Prompt:
Which lines below contain "insieme"? Copy every one of them.

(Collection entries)
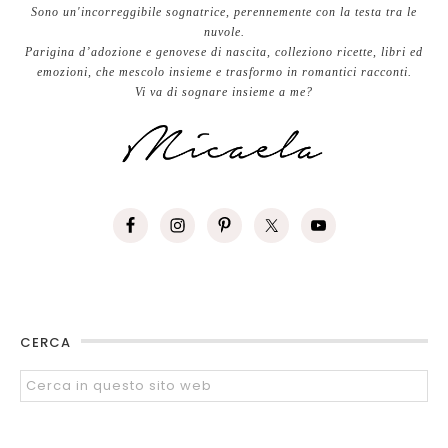
Sono un'incorreggibile sognatrice, perennemente con la testa tra le
nuvole.
Parigina d’adozione e genovese di nascita, colleziono ricette, libri ed
emozioni, che mescolo insieme e trasformo in romantici racconti.
Vi va di sognare insieme a me?
CERCA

Reply to the task:
emozioni, che mescolo insieme e trasformo in romantici racconti.
Vi va di sognare insieme a me?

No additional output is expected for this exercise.